Eu-bem-te-vi



Tempos atrás, em 2010, houve uma doação de mudas aqui onde moro, numa campanha de arborização. Ao buscar a minha muda, na sede do Condomínio, fiquei sabendo que quase todo mundo estava optando por pegar as mudas de ipês, sibipirunas, acácias, e flamboyants.

Aguardando a minha vez de ser atendido, desviei o olhar das mudas-vedetes e vi mais à frente, encostada num tronco de mangueira uma bela muda.

Perguntei ao moço que me atendia se ela houvera sido rejeitada, ou se estava esperando alguém que a reservara.

Ele disse que ninguém a quis, de todos que foram buscar mudas, e resolveu tirá-la do lote.

Gastava um tempão explicando sobre ela, tentando convencer os pretendentes, mas era em vão. Então desistira.

Falou-me que os espinhos no seu tronco afastam os “clientes”, apesar de suas belas flores rosáceas e da sua sombra frondosa. Falou quem em 20 anos aqueles espinhos do tronco caem, e ela pode até ser abraçada que não machucará ninguém. Disse-me ainda que ela alimentasse com suas flores muitas abelhas e pássaros como bem-te-vis e beija-flores.

Tudo a ver com seu nome. Pensei comigo que aquela muda seria minha.

Embora eu nem bem-tivesse-a-visto, já pressentia que um dia beijaria-suas-flores.

Perguntei seu nome e ele disse: paineira-rosa.

Apaixonei mais ainda, que nome doce!

Queria ter uma paineira-rosa na calçada de minha casa. Pode alguém machucar alguém com um nome tão doce, de encher a boca de quem o pronuncia, que ao ser evocado traz a sua presença o pai e a mãe, esta na metáfora da rosa. Lembrei o quão gostoso é ouvir meus filhos chamando-me pai, ou papai.

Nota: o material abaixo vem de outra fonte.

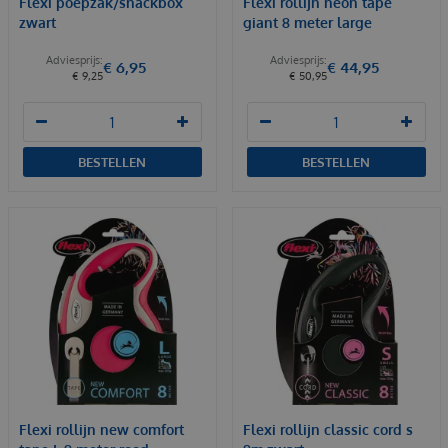
Flexi poepzak/snackbox
Flexi rollijn neon tape
zwart
giant 8 meter large
€
6
,
95
€
44
,
95
€
9
,
25
€
50
,
95
BESTELLEN
BESTELLEN
Flexi rollijn new comfort
Flexi rollijn classic cord s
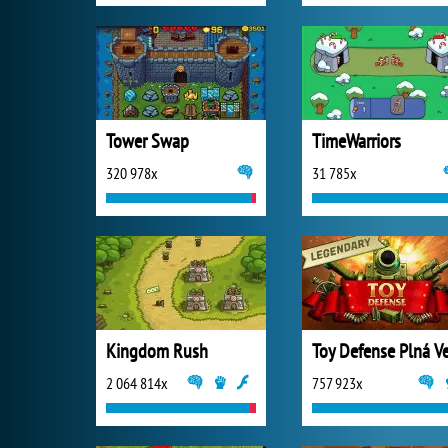
Tower Swap
TimeWarriors
320 978x
31 785x
Kingdom Rush
2 064 814x
757 923x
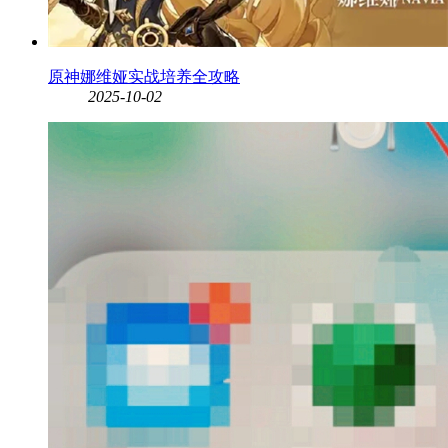
原神娜维娅实战培养全攻略
2025-10-02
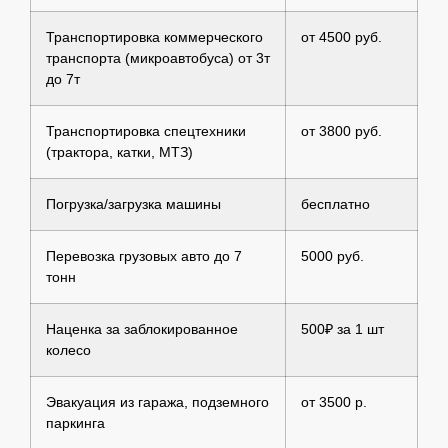
Транспортировка коммерческого
от 4500 руб.
транспорта (микроавтобуса) от 3т
до 7т
Транспортировка спецтехники
от 3800 руб.
(трактора, катки, МТЗ)
Погрузка/загрузка машины
бесплатно
Перевозка грузовых авто до 7
5000 руб.
тонн
Наценка за заблокированное
500₽ за 1 шт
колесо
Эвакуация из гаража, подземного
от 3500 р.
паркинга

Decidido peguei a muda, para surpresa e alegria do jardineiro que as doava e ensinava os primeiros tratos. Cheguei em casa, arregacei as mangas e plantei.

Minha esposa quando a viu ficou seriamente preocupada.

“E estes espinhos”? O JG vai se ferir!

Era tarde demais. Aquela rejeitada já pertencia ao meu viver. Cuidaria dela.

Até que caíssem seus espinhos do tronco, uns 20 anos à frente, conforme me ensinara o jardineiro. Nos meus 65 anos estarei à sua sombra brindando este dia. Quem viver verá.

Comentei com ela que os espinhos de seu tronco eram passageiros.

Ela deu de ombros e entrou resignada.

Semana passada peguei a enxada e adubo e cuidar dela. Já está uma arvorezinha linda, agora com uns 2 metros. Mas ainda é criança de três anos. Mais velha poucos meses do que o JG. As paineiras- rosa são árvores centenárias e foram quase extintas de nossas matas nativas.



Todas estas cenas passaram qual flash por minha cabeça, ao chegar à feira de Sobradinho nesta manhã de belo sol e céu.



De longe avistamos uma grande árvore com copa frondosa, estava de parar o trânsito de tão linda.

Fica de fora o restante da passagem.